Les quatre opérations qui ont marqué 2025 à Toulouse. La plus importante concerne un clé en main locatif pour Sopra Steria à Blagnac, d’une surface de 24.322 m². L’entreprise regroupera six sites toulousains sur un campus en cours de travaux, réduisant sa surface occupée d’environ 32.000 m² à 24.322 m². « C’est une tendance de fond : consommer moins de mètre carré, mais mieux », analyse l’expert. Autre compte propre significatif, celui de Toulouse Métropole pour 16.400 m² au nord de l’agglomération, pour un futur technocentre d’Atlanta regroupant 800 agents (services techniques et activités de stockage). S’y ajoutent notamment une opération de 8.720 m² à Lardennes pour une banque, et environ 4.200 m² pour Vinci Construction à Saint-Martin-du-Touch.

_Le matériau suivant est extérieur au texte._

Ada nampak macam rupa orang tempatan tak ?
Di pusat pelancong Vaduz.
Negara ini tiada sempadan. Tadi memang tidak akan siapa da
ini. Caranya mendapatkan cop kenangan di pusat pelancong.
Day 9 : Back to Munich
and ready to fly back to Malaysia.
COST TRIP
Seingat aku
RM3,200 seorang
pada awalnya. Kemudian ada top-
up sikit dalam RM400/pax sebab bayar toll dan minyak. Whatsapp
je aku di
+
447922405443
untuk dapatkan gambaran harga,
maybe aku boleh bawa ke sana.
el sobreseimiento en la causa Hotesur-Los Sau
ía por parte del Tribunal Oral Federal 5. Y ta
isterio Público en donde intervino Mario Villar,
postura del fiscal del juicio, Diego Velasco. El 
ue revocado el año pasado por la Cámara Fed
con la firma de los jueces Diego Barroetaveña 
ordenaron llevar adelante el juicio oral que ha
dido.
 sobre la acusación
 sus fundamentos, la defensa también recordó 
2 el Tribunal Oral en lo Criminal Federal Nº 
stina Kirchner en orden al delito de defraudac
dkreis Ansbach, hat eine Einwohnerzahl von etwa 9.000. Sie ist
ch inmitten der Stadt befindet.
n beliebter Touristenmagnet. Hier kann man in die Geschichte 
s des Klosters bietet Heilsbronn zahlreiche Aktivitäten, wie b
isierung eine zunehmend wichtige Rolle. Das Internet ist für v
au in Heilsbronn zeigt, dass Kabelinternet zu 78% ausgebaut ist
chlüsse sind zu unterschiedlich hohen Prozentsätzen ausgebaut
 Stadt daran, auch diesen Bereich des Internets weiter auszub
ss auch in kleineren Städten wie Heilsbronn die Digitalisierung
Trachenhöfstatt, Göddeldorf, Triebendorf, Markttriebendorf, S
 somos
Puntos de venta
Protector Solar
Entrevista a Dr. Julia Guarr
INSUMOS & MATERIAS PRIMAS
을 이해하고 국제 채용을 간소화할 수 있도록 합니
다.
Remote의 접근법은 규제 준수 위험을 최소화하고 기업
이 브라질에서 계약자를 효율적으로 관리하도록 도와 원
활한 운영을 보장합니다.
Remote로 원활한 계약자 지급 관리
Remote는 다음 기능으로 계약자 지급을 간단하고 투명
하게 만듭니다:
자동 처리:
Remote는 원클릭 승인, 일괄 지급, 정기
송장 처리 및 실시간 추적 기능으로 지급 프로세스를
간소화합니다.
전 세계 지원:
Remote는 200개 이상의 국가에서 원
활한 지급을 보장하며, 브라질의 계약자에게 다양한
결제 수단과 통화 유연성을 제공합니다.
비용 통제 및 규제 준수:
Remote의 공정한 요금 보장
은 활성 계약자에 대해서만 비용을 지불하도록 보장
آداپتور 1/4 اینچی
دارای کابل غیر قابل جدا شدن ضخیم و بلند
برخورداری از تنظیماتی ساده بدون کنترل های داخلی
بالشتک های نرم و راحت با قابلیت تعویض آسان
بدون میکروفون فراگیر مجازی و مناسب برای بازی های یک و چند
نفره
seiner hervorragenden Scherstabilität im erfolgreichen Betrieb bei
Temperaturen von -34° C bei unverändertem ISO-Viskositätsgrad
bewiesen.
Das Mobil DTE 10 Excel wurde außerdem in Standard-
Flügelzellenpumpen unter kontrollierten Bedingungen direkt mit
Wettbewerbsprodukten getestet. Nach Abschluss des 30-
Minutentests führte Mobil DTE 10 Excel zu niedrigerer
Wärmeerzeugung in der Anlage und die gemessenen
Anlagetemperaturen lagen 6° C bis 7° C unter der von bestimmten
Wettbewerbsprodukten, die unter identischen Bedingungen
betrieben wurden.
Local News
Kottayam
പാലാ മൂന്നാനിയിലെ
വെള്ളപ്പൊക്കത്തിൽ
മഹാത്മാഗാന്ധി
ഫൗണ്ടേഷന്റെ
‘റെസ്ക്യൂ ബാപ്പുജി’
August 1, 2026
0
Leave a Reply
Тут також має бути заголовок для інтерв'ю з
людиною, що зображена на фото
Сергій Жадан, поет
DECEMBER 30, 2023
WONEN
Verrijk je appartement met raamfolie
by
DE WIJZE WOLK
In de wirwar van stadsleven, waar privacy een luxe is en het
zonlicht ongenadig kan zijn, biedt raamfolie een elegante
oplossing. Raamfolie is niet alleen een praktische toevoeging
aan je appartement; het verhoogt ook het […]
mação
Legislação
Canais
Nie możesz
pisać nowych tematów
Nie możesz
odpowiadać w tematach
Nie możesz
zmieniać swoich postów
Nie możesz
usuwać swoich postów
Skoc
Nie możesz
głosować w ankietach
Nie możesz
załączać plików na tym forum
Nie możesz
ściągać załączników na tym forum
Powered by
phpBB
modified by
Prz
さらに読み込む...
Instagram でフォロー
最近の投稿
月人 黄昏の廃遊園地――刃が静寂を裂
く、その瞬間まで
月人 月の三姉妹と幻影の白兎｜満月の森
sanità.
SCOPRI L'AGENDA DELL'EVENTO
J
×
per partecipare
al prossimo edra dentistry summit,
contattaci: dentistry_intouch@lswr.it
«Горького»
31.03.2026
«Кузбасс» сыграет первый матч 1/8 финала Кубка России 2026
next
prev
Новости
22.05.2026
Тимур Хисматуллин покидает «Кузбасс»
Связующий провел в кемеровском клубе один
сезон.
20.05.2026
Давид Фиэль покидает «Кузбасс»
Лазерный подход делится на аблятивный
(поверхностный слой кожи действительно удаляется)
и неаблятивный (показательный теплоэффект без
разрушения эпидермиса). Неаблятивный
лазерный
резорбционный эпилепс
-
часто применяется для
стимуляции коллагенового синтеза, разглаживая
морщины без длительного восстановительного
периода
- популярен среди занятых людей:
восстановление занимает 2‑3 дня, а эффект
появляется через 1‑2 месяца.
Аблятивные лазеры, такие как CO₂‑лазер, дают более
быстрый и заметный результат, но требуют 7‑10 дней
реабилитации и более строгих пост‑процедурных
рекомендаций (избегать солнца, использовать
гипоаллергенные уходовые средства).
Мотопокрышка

Le nombre de transactions diminue de 10 % par an depuis 2022. Il est passé de 238 opérations en 2022 à 163 en 2025. « Les PME, en particulier sur les surfaces de 0 à 500 m², reportent leurs projets, en attendant des jours meilleurs. Les transactions supérieures à 1.000 m² reculent également », observe Olivier Calvet. Cette contraction est « corrélée à la baisse de l’offre neuve bien située, ajoute-t-il. Une large part du stock est constituée de surfaces très anciennes ou mal positionnées. Les utilisateurs recherchent des immeubles neufs, efficients et accessibles. Et leurs besoins s’inscrivent dans un calendrier de 6 à 12 mois. Or, les promoteurs exigent désormais des précommercialisations avant lancement. Les ventes en blanc, pratiquées dans d’autres métropoles comme Montpellier, ne se retrouvent pas à Toulouse ». Ce qui crée un décalage entre les besoins des entreprises, et la nature de l’offre.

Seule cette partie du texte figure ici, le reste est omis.